Аннет снисходительно улыбалась, как добрая мама своему несмышленышу.
— Вот что сделали с тобой годы, Мишель. Ты стал чуть-чуть трусишкой.
— Неправда. Я просто реалистически оцениваю силы противника, законы твоего «свободного мира» и «свободу личности» в нем. Мне известно, что в Западной Германии кое-кто замышляет соорудить в Дахау памятник бывшему обер-штурмбанфюреру СС Пайнеру. Тебе, как и мне, это имя должно многое напомнить. Памятник Пайнеру! Какое кощунство! А что поделаешь? Ты не обижайся, но ведь твой «свободный мир» страшен. Чему улыбаешься?
— Вспомнила наш отряд... Ты говорил, что вынужден дать маки несколько уроков политграмоты. А они не хотели слушать тебя и предлагали распить еще бутылочку вина за будущую победу. Теперь ты хочешь преподать эти уроки мне, да?
— Возможно... Но сейчас речь идет об одном важном уроке жизни... или смерти... Пойми это! Забудь, что еще жив тот, чьи руки обагрены кровью твоей матери, твоего Жюльена, твоих близких друзей. Забудь! Умоляю... Еще раз говорю — не испытывай судьбу.
Аннет пристально посмотрела на взволнованного до боли Полякова — и преисполнилась благодарности за трогательную заботу. Сказала тихо, как говорит ученица учителю:
— Хорошо, Мишель. Я больше не буду, но...
— Никаких «но»... И вообще, я не хочу больше говорить о подонках.
Мог ли Мишель подумать тогда, что пройдет несколько дней, и он лицом к лицу столкнется с Мигуэлем Кастильо в Подмосковье.

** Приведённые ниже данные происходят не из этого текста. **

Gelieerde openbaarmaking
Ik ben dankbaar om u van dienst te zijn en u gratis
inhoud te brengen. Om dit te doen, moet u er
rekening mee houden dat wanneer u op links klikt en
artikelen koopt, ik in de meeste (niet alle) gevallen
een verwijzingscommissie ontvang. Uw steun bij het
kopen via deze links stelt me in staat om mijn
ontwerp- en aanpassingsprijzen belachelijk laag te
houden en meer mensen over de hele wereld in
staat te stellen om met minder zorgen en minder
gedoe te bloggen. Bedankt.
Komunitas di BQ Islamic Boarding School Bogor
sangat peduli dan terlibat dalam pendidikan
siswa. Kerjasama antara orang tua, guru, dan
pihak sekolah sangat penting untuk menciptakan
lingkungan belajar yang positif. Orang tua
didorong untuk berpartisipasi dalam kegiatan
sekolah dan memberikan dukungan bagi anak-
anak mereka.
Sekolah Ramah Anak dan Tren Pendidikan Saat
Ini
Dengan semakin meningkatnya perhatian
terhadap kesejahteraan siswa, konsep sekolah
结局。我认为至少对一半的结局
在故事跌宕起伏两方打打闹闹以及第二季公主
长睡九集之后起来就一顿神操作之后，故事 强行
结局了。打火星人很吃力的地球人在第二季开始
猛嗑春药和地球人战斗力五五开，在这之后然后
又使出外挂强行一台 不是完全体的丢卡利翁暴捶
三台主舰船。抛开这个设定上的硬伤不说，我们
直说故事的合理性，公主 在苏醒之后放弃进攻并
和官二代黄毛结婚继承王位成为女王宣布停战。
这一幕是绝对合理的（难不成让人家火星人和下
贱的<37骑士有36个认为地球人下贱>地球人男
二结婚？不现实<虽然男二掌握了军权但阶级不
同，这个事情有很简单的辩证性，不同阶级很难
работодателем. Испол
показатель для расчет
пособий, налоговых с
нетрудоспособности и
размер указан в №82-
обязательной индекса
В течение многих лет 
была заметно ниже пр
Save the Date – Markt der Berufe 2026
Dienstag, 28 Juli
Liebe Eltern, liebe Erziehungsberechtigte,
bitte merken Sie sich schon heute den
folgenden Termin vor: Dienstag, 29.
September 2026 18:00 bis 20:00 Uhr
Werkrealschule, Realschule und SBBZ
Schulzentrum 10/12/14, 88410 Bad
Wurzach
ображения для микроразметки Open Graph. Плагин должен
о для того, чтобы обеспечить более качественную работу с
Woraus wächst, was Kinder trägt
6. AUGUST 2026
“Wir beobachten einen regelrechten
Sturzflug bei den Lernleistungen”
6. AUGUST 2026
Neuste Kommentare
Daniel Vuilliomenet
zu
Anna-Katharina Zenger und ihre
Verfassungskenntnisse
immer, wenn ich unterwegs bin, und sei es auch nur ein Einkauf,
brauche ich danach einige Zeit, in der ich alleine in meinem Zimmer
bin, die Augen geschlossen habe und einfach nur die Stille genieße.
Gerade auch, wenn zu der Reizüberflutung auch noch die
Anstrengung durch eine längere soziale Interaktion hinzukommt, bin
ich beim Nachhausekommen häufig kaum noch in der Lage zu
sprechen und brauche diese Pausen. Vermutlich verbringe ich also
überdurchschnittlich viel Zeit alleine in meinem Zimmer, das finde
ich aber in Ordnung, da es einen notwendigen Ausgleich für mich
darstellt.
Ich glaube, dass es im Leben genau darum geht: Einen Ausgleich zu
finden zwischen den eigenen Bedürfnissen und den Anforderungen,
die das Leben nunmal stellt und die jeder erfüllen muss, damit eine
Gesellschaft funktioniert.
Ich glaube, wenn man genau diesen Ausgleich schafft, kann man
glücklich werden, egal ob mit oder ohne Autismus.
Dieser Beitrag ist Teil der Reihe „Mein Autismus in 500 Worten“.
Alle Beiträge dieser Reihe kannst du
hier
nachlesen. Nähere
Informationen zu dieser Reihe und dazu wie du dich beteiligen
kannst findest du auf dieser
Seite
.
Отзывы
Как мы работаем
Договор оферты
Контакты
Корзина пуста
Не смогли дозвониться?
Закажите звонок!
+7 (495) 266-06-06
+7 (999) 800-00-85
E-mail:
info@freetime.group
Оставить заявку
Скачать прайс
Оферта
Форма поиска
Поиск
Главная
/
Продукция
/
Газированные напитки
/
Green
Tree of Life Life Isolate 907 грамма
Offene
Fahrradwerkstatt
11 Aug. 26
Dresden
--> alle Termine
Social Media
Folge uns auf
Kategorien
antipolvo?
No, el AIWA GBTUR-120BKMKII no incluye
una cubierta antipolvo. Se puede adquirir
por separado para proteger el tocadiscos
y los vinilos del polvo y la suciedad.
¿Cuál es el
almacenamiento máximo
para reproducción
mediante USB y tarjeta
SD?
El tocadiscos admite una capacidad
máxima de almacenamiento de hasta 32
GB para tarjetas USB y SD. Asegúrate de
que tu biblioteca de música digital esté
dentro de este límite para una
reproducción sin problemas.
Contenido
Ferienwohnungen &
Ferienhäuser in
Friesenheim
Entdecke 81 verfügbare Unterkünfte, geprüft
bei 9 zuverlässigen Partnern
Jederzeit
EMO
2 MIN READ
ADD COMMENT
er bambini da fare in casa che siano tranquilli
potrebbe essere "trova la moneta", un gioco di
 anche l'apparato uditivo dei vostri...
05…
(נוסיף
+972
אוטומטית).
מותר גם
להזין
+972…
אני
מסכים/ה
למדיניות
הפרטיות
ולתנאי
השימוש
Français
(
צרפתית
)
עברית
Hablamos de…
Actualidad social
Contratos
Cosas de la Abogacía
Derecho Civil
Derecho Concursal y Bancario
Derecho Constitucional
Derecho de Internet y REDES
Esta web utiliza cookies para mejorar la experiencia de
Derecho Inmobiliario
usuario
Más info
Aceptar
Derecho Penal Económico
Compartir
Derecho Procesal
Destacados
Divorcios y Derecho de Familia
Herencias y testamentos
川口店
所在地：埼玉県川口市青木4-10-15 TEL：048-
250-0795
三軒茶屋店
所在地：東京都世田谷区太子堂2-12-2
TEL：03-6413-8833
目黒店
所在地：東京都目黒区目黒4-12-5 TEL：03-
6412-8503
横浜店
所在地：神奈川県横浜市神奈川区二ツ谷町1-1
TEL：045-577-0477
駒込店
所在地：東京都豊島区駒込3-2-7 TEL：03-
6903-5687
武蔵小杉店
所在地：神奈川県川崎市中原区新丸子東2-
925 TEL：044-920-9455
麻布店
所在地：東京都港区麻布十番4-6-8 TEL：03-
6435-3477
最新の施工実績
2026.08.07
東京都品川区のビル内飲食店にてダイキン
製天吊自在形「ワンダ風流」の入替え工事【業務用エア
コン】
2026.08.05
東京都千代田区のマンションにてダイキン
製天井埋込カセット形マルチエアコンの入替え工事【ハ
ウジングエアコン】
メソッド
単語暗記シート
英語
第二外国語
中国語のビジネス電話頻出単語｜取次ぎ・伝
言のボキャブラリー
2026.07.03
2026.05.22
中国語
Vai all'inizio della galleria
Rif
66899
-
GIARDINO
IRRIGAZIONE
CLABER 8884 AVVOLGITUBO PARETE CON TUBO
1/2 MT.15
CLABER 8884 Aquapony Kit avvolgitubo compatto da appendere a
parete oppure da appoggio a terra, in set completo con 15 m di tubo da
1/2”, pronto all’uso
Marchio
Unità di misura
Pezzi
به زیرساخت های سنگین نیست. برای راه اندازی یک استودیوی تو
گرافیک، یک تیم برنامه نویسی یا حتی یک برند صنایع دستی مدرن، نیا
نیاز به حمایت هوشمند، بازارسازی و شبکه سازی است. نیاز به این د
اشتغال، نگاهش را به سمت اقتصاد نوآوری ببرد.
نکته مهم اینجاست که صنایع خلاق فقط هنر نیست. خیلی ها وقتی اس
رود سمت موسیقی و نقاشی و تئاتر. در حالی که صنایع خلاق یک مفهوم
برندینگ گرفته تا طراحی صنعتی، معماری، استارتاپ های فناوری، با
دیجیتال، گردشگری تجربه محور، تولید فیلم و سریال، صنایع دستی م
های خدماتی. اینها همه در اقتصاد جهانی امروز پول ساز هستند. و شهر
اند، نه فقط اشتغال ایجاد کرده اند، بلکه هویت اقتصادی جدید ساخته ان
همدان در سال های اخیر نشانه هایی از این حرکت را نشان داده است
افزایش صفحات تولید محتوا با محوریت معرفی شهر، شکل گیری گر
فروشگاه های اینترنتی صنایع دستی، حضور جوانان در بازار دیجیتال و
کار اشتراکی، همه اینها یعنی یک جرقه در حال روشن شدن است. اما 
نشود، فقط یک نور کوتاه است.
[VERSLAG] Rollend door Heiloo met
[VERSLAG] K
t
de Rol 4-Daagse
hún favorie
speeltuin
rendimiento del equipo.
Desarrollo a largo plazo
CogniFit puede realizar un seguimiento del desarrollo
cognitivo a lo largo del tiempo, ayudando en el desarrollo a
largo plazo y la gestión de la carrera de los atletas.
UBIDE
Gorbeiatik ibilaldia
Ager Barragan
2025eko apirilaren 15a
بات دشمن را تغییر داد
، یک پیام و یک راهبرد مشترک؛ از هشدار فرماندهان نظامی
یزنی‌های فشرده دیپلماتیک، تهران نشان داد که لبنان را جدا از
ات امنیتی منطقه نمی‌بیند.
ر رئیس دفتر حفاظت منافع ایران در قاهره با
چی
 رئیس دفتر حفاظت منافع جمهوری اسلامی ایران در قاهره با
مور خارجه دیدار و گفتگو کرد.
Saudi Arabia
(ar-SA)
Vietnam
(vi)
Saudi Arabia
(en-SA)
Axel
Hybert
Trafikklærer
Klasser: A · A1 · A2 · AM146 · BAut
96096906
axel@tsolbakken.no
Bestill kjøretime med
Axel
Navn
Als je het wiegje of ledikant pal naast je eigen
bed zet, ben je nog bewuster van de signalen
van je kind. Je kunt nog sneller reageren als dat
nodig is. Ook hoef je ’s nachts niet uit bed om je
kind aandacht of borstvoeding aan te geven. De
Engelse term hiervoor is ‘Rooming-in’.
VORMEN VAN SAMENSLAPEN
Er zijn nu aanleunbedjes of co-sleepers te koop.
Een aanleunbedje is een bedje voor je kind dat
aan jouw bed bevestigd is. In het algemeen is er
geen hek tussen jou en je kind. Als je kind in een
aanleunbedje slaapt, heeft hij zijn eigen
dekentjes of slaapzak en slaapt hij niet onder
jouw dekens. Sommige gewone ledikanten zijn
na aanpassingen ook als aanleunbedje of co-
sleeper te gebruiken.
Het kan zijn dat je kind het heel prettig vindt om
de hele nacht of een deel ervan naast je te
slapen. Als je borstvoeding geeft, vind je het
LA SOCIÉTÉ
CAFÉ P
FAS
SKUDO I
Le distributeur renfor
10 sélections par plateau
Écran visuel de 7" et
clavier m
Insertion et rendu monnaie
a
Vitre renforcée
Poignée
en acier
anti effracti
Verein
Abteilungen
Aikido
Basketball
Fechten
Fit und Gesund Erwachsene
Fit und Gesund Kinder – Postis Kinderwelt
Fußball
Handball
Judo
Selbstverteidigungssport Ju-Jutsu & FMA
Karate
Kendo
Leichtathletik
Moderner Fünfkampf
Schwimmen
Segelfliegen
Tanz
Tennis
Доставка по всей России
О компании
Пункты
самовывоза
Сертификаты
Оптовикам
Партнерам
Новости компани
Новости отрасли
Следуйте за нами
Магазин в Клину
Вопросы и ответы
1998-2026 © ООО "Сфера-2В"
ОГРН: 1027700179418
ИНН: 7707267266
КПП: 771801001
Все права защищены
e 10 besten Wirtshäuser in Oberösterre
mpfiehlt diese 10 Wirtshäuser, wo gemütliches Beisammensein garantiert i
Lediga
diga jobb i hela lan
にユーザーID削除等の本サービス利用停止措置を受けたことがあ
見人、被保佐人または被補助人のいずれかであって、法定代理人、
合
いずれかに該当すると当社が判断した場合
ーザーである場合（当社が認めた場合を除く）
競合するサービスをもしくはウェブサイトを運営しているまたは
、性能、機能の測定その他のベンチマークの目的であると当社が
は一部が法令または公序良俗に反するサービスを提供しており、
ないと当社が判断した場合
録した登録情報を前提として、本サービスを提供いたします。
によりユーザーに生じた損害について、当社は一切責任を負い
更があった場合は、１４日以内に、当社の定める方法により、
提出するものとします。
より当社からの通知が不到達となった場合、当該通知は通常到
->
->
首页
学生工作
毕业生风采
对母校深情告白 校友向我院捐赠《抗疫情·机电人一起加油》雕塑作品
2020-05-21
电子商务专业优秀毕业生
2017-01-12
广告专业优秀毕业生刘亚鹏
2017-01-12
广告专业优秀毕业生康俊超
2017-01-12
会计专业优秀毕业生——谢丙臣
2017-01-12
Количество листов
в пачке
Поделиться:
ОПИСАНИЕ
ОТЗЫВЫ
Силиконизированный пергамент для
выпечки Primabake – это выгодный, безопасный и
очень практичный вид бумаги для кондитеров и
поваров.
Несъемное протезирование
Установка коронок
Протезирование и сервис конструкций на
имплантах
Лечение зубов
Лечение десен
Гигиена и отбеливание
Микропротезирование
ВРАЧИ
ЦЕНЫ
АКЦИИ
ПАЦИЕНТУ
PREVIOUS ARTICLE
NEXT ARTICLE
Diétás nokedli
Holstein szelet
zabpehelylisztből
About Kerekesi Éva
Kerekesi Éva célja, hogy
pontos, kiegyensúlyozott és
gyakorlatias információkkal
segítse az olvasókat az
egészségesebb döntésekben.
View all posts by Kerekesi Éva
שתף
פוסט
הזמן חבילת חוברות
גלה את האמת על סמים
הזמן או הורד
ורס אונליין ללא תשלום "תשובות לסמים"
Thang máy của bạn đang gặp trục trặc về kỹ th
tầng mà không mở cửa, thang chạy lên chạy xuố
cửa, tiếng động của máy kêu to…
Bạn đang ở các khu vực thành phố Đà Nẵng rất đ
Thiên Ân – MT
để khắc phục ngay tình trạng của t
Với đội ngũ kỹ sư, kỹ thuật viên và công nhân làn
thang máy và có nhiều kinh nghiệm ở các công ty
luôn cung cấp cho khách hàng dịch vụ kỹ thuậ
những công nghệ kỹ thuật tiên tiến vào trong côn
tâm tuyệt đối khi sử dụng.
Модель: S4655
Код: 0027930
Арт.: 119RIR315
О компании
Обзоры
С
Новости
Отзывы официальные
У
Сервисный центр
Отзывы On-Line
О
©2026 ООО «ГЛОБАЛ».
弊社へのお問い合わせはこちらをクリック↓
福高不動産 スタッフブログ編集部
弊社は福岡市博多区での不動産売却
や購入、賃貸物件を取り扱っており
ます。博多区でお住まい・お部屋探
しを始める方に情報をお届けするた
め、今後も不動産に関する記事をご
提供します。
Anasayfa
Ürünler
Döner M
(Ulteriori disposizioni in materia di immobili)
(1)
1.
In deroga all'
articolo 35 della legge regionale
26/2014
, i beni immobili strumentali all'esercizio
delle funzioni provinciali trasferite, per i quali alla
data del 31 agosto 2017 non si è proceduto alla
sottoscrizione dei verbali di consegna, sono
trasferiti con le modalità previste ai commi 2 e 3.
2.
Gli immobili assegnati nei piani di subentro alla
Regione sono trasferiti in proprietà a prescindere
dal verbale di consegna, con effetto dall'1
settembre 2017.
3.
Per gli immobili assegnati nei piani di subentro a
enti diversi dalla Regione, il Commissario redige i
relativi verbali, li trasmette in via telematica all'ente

А режущая боль в сердце не оставляла. Кругом темнота, неясные шорохи. Только прямоугольники света из окон ковровской дачи причудливо золотили траву. От реки неровно тянуло холодком. До своей дачи Поляков добрался с трудом.
ПРЕДСМЕРТНАЯ ИСПОВЕДЬ
Почти осязаемый туман походил на все время удалявшуюся стену. Сквозь него по Ярославскому шоссе на предельно допустимой скорости мчалась машина. Шофер знал, если Бутов сказал: «Надо быть на месте как можно скорее» — значит, действительно надо. Бутов зря гнать не будет. События требуют...
...Поздно вечером, когда полковник уже собрался уходить, позвонил помощник Клементьева: «Генерал просит заглянуть к нему». Виктор Павлович предупредил домашних, что немного задержится. Он и не предполагал, что задержится не на час, не на два, а на целые сутки...
Клементьев сидел за столом насупившись, хмурый. У него был неповторимый жест: когда генерал чем-то озабочен, встревожен, он тремя пальцами левой руки энергично подпирал голову.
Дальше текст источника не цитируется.